EightStar’s Richard von Sternberg to speak at GIA’s Carlsbad campus

Richard von Sternberg of EightStar Diamond Company has been invited by the Gemological Institute of America to speak at its Southern California Carlsbad campus on Aug. 25.

The subject of von Sternberg’s talk will be “the missing chapter in the history of diamond cutting.” This will include explanations of the current plethora of diamond branding efforts, the increasing emphasis on how diamonds are cut, and the new generation of diamond viewers—available at diamond sales counters—that show reflected image patterns.

Von Sternberg also will touch on the unprecedented steps taken by diamond grading laboratories to rise to the challenge of analyzing Cut. This is an issue that von Sternberg raised in the early 1990s when he coined the phrase “diamond performance.”

“For 500 years diamonds were basically cut for weight,” says von Sternberg. “In the 19th century, some cutters began to promulgate ideas about cutting for beauty and, in 1919, Tolkowsky published his Diamond Design, which would have far-reaching consequences for the diamond industry. Even though Tolkowsky was not the only diamond expert interested in the paradigm shift of his day, his name and concepts loomed largest in association with what later came to be called the ‘ideal cut’ of round brilliant-cut diamonds.”

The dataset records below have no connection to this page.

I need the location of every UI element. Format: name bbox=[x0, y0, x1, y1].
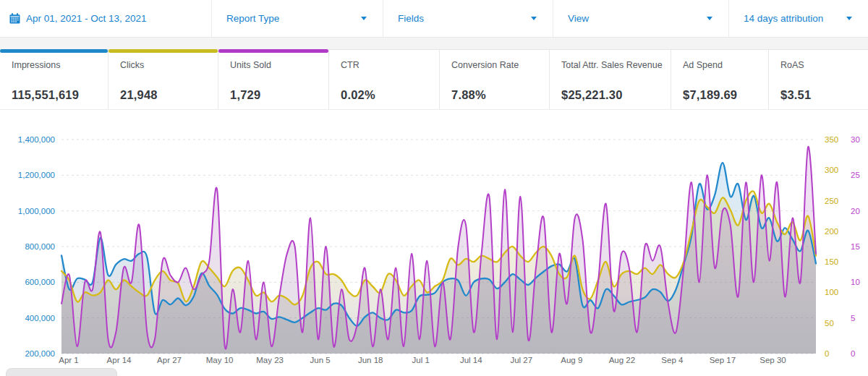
metric-label: Impressions bbox=[12, 59, 101, 71]
clicks-axis-tick-label: 100 bbox=[825, 288, 838, 296]
metric-label: Total Attr. Sales Revenue bbox=[561, 59, 663, 71]
metric-value: 115,551,619 bbox=[12, 88, 101, 102]
x-axis-tick-label: Jun 5 bbox=[310, 356, 331, 364]
fields-dropdown[interactable]: Fields bbox=[383, 0, 553, 37]
clicks-axis-tick-label: 0 bbox=[825, 349, 829, 358]
x-axis-tick-label: Jul 27 bbox=[510, 356, 532, 364]
clicks-axis-tick-label: 350 bbox=[825, 135, 838, 144]
x-axis-tick-label: Sep 4 bbox=[661, 356, 684, 364]
units-axis-tick-label: 25 bbox=[851, 171, 860, 179]
left-axis-tick-label: 1,200,000 bbox=[18, 171, 55, 179]
metric-accent-bar bbox=[671, 49, 768, 53]
metric-accent-bar bbox=[218, 49, 328, 53]
calendar-icon bbox=[9, 13, 20, 24]
clicks-axis-tick-label: 150 bbox=[825, 257, 838, 266]
clicks-axis-tick-label: 250 bbox=[825, 197, 838, 205]
clicks-axis-tick-label: 200 bbox=[825, 227, 838, 236]
x-axis-tick-label: Jul 1 bbox=[412, 356, 430, 364]
metric-value: 21,948 bbox=[120, 88, 210, 102]
x-axis-tick-label: Jun 18 bbox=[358, 356, 383, 364]
chevron-down-icon bbox=[361, 17, 367, 20]
metric-accent-bar bbox=[550, 49, 671, 53]
x-axis-tick-label: Sep 17 bbox=[710, 356, 736, 364]
report-type-label: Report Type bbox=[226, 13, 279, 24]
metric-accent-bar bbox=[769, 49, 868, 53]
attribution-dropdown[interactable]: 14 days attribution bbox=[729, 0, 868, 37]
fields-label: Fields bbox=[398, 13, 424, 24]
metric-card-conversion-rate[interactable]: Conversion Rate 7.88% bbox=[440, 49, 550, 109]
x-axis-tick-label: May 23 bbox=[256, 356, 284, 364]
metric-value: $25,221.30 bbox=[561, 88, 663, 102]
view-dropdown[interactable]: View bbox=[553, 0, 729, 37]
units-axis-tick-label: 20 bbox=[851, 207, 860, 215]
left-axis-tick-label: 800,000 bbox=[25, 242, 55, 251]
chart-canvas: 200,000400,000600,000800,0001,000,0001,2… bbox=[0, 110, 868, 376]
metric-label: RoAS bbox=[780, 59, 861, 71]
metric-card-ad-spend[interactable]: Ad Spend $7,189.69 bbox=[671, 49, 769, 109]
metric-card-ctr[interactable]: CTR 0.02% bbox=[329, 49, 440, 109]
x-axis-tick-label: Apr 27 bbox=[157, 356, 182, 364]
left-axis-tick-label: 600,000 bbox=[25, 278, 55, 286]
metric-label: Clicks bbox=[120, 59, 210, 71]
date-range-picker[interactable]: Apr 01, 2021 - Oct 13, 2021 bbox=[0, 0, 212, 37]
metric-card-units-sold[interactable]: Units Sold 1,729 bbox=[218, 49, 329, 109]
metric-value: 7.88% bbox=[451, 88, 542, 102]
metric-label: Ad Spend bbox=[683, 59, 761, 71]
metric-cards-row: Impressions 115,551,619 Clicks 21,948 Un… bbox=[0, 49, 868, 110]
units-axis-tick-label: 10 bbox=[851, 278, 860, 286]
metric-value: 0.02% bbox=[341, 88, 432, 102]
left-axis-tick-label: 400,000 bbox=[25, 314, 55, 322]
metric-card-clicks[interactable]: Clicks 21,948 bbox=[109, 49, 218, 109]
toolbar: Apr 01, 2021 - Oct 13, 2021 Report Type … bbox=[0, 0, 868, 38]
x-axis-tick-label: Aug 9 bbox=[561, 356, 582, 364]
metric-label: Conversion Rate bbox=[451, 59, 542, 71]
left-axis-tick-label: 1,400,000 bbox=[18, 135, 55, 144]
x-axis-tick-label: Apr 14 bbox=[107, 356, 132, 364]
chevron-down-icon bbox=[531, 17, 537, 20]
metric-accent-bar bbox=[329, 49, 439, 53]
units-axis-tick-label: 5 bbox=[851, 314, 855, 322]
time-series-chart: 200,000400,000600,000800,0001,000,0001,2… bbox=[0, 110, 868, 376]
attribution-label: 14 days attribution bbox=[744, 13, 823, 24]
date-range-label: Apr 01, 2021 - Oct 13, 2021 bbox=[26, 13, 147, 24]
metric-label: CTR bbox=[341, 59, 432, 71]
metric-value: 1,729 bbox=[230, 88, 321, 102]
left-axis-tick-label: 1,000,000 bbox=[18, 207, 55, 215]
clicks-axis-tick-label: 300 bbox=[825, 166, 838, 174]
x-axis-tick-label: May 10 bbox=[206, 356, 234, 364]
metric-value: $3.51 bbox=[780, 88, 861, 102]
metric-value: $7,189.69 bbox=[683, 88, 761, 102]
x-axis-tick-label: Apr 1 bbox=[59, 356, 79, 364]
chevron-down-icon bbox=[846, 17, 852, 20]
metric-label: Units Sold bbox=[230, 59, 321, 71]
left-axis-tick-label: 200,000 bbox=[25, 349, 55, 358]
x-axis-tick-label: Jul 14 bbox=[460, 356, 482, 364]
metric-accent-bar bbox=[440, 49, 549, 53]
bottom-left-tab bbox=[6, 368, 117, 376]
units-axis-tick-label: 15 bbox=[851, 242, 860, 251]
chevron-down-icon bbox=[707, 17, 712, 20]
metric-accent-bar bbox=[109, 49, 218, 53]
units-axis-tick-label: 0 bbox=[851, 349, 855, 358]
metric-card-total-attr-sales-revenue[interactable]: Total Attr. Sales Revenue $25,221.30 bbox=[550, 49, 671, 109]
x-axis-tick-label: Sep 30 bbox=[760, 356, 786, 364]
view-label: View bbox=[568, 13, 589, 24]
units-axis-tick-label: 30 bbox=[851, 135, 860, 144]
report-type-dropdown[interactable]: Report Type bbox=[212, 0, 383, 37]
metric-card-roas[interactable]: RoAS $3.51 bbox=[769, 49, 868, 109]
clicks-axis-tick-label: 50 bbox=[825, 319, 834, 328]
metric-accent-bar bbox=[0, 49, 108, 53]
x-axis-tick-label: Aug 22 bbox=[609, 356, 635, 364]
metric-card-impressions[interactable]: Impressions 115,551,619 bbox=[0, 49, 109, 109]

It was in the 1980s, notes von Sternberg, that a Japanese invention called the FireScope shifted the focus of diamond analysis from a diamond’s outside to its inside. This revolution came to the United States in 1990, and has begun to shape the way all cutters will cut diamonds, the way institutions will grade diamonds, and the way consumers will buy diamonds in the future, says von Sternberg. The major emphasis is now given to the “fourth C” of diamonds—their Cut.

Von Sternberg aims to shed light on the origins of this revolution—or, as he says, this “monumental paradigm shift from the metric of diamond proportions to the metric of diamond performance.”